Republican News · Thursday 22 April 1999

[An Phoblacht]

Establishment covers its tracks

How many of us in our daily workplaces cut corners, do friends favours, and generally bend the rules. If most of us think long enough about it, we are probably all guilty of helping friends in beating the system.

There are some who see the actions of Justices O'Flaherty and Kelly in this light. They are wrong. The two judges were not helping someone jump a queue, get a cheap holiday, avoid paying VAT or organising some nixer. Anne Ryan was killed by a drunk Philip Sheedy speeding in his car. Yes, Sheedy might have felt remorse after the fact. Yes, he might have offered to pay compensation and yes, he might have found his jail term difficult to complete. These factors were not reasons suspend a prison sentence.
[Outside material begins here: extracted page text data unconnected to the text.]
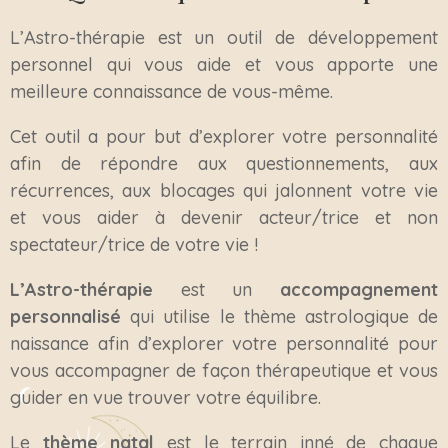
L’Astro-thérapie est un outil de développement
personnel qui vous aide et vous apporte une
meilleure connaissance de vous-même.
Cet outil a pour but d’explorer votre personnalité
afin de répondre aux questionnements, aux
récurrences, aux blocages qui jalonnent votre vie
et vous aider à devenir acteur/trice et non
spectateur/trice de votre vie !
L’Astro-thérapie
est un
accompagnement
personnalisé
qui utilise le thème astrologique de
naissance afin d’explorer votre personnalité pour
vous accompagner de façon thérapeutique et vous
guider en vue trouver votre équilibre.
Le
thème natal
est le terrain inné de chaque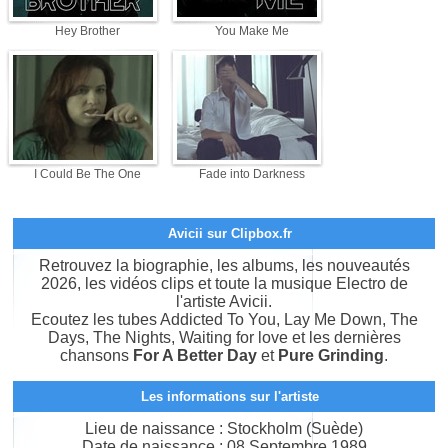
Hey Brother
You Make Me
I Could Be The One
Fade into Darkness
Avicii sur Clipbox.fr
Retrouvez la biographie, les albums, les nouveautés
2026, les vidéos clips et toute la musique Electro de
l'artiste Avicii.
Ecoutez les tubes Addicted To You, Lay Me Down, The
Days, The Nights, Waiting for love et les dernières
chansons
For A Better Day
et
Pure Grinding
.
Les informations sur l'artiste
Lieu de naissance : Stockholm (Suède)
Date de naissance : 08 Septembre 1989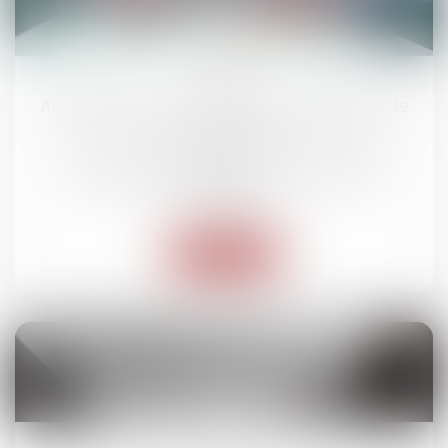
11
mars
Annulation d’un événement pour cause de
force majeure : quelle restitution pour
l’exposant ?
Droit des obligations et des suretés
/
Droit des
contrats
Lire la suite
05
mars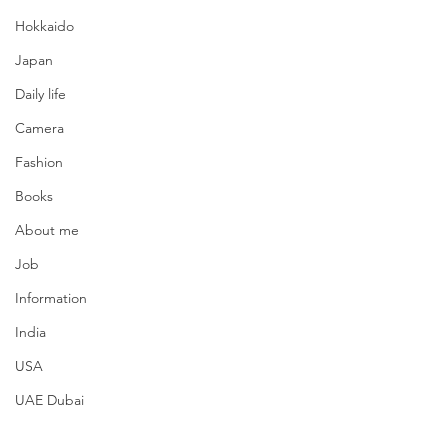
Hokkaido
Japan
Daily life
Camera
Fashion
Books
About me
Job
Information
India
USA
UAE Dubai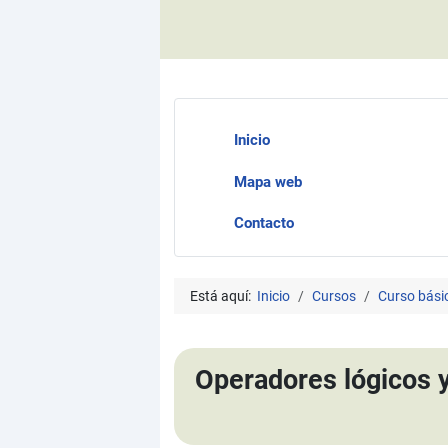
Inicio
Mapa web
Contacto
Está aquí:
Inicio
Cursos
Curso bási
Operadores lógicos y 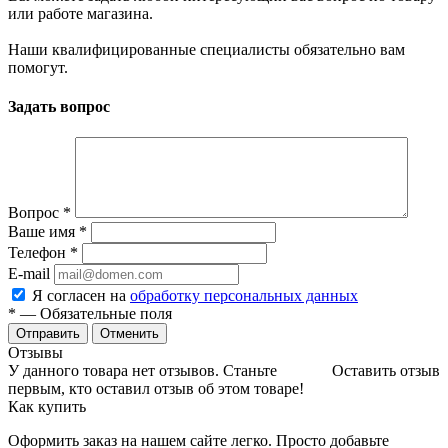
или работе магазина.
Наши квалифицированные специалисты обязательно вам
помогут.
Задать вопрос
Вопрос
*
Ваше имя
*
Телефон
*
E-mail
Я согласен на
обработку персональных данных
*
— Обязательные поля
Отменить
Отзывы
У данного товара нет отзывов. Станьте
Оставить отзыв
первым, кто оставил отзыв об этом товаре!
Как купить
Оформить заказ на нашем сайте легко. Просто добавьте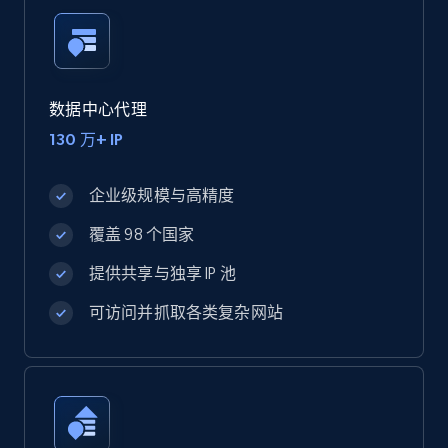
数据中心代理
130 万+ IP
企业级规模与高精度
覆盖 98 个国家
提供共享与独享 IP 池
可访问并抓取各类复杂网站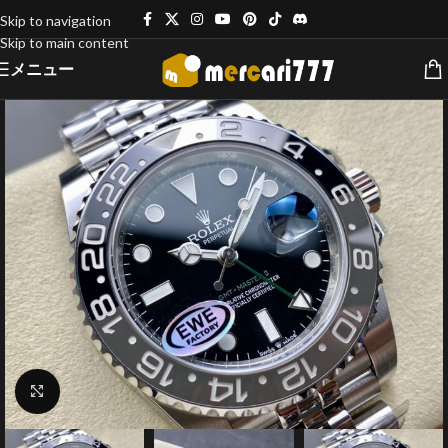
Skip to navigation
Skip to main content
メニュー
クリックで拡大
What the actions of the two judges show is the how the political establishment works. How many of us unhappy with how the legal system has dealt with us would be able to move in the right social circles, where Supreme Court judges can be prevailed upon to consider our plight?

What was going through the minds of O'Flaherty and Kelly when they intervened in the Sheedy case? This was not a case of disappearing parking tickets; it was a case where one individual's actions had led to another person losing their life.
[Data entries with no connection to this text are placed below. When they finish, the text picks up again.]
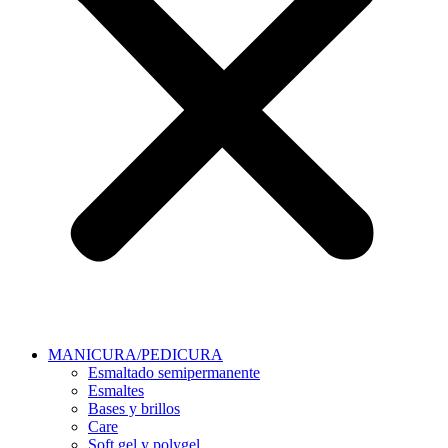
MANICURA/PEDICURA
Esmaltado semipermanente
Esmaltes
Bases y brillos
Care
Soft gel y polygel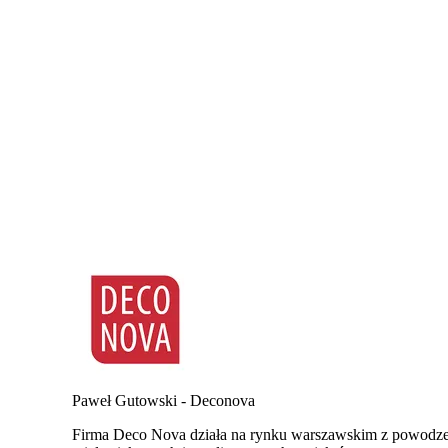
Paweł Gutowski - Deconova
Firma Deco Nova działa na rynku warszawskim z powodze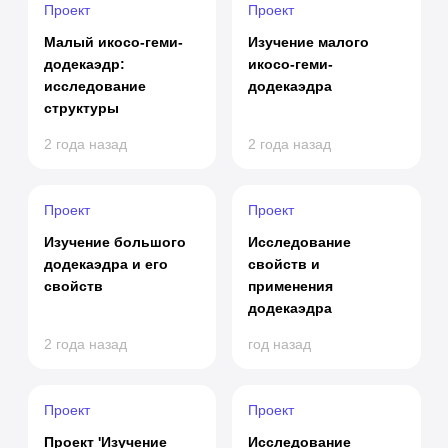
Проект
Проект
Малый икосо-геми-
Изучение малого
додекаэдр:
икосо-геми-
исследование
додекаэдра
структуры
2 года назад
2 года назад
Проект
Проект
Изучение большого
Исследование
додекаэдра и его
свойств и
свойств
применения
додекаэдра
2 года назад
год назад
Проект
Проект
Проект 'Изучение
Исследование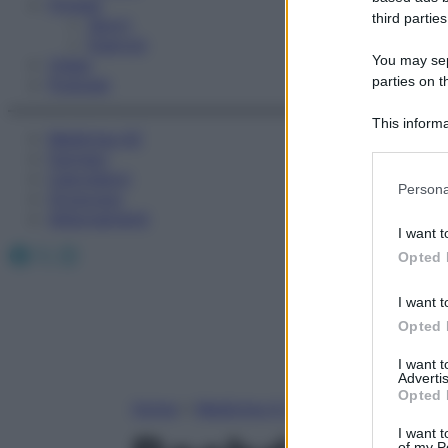
Fitness
third parties
Sport
Esercizi
You may sepa
Video
parties on t
Podcast
This informa
Medicina AZ
Participants
Farmaci
Calcolatori
Please note
Persona
Oroscopo
information 
Abbonamenti
deny consent
I want t
in below Go
Facebook
X
Instagram
Opted 
I want t
Opted 
I want 
Advertis
Opted 
Home
»
Medicina A-Z
I want t
of my P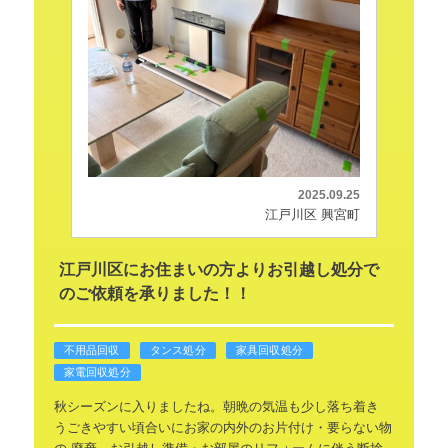
2025.09.25
江戸川区 興宮町
江戸川区にお住まいの方よりお引越し処分で
のご依頼を承りました！！
不用品回収
タンス処分
家具回収処分
家電回収処分
秋シーズンに入りましたね。朝晩の気温も少し落ち着き
うごきやすい頃合いにお家の内外のお片付け・要らない物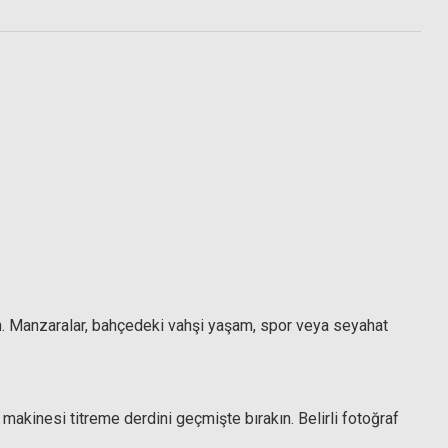
e
Hoya 55mm Fusion One Circular Polarize Filtre
5.383,50 TL
ın. Manzaralar, bahçedeki vahşi yaşam, spor veya seyahat
 makinesi titreme derdini geçmişte bırakın. Belirli fotoğraf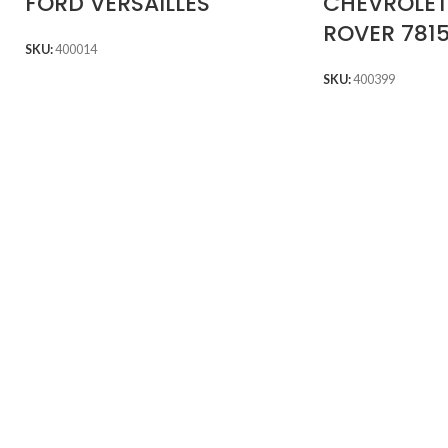
FORD VERSAILLES
CHEVROLET
ROVER 781
SKU:
400014
SKU:
400399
Now the two judges have taken what many might conceive to be the honourable a course of action and resigned. This might be the end of the affair for them, but many other issues need to be tackled.

We need to look at how judgements are made. How can two justices give completely different decisions on the same case? Why did the Minister for Justice not react when Anne Ryan's family contacted his office? Why is the appointment of a judge the spoils of political office? Should there not be another more transparent way of appointing judges?

The legal system and the political establishment it depends on do not come out of the Sheedy affair well. Forcing the two judges to resign seemed to be the sole priority of the Dublin government. They must think again. They have not resolved the Sheedy case but have merely dabbled with a far greater set of problems.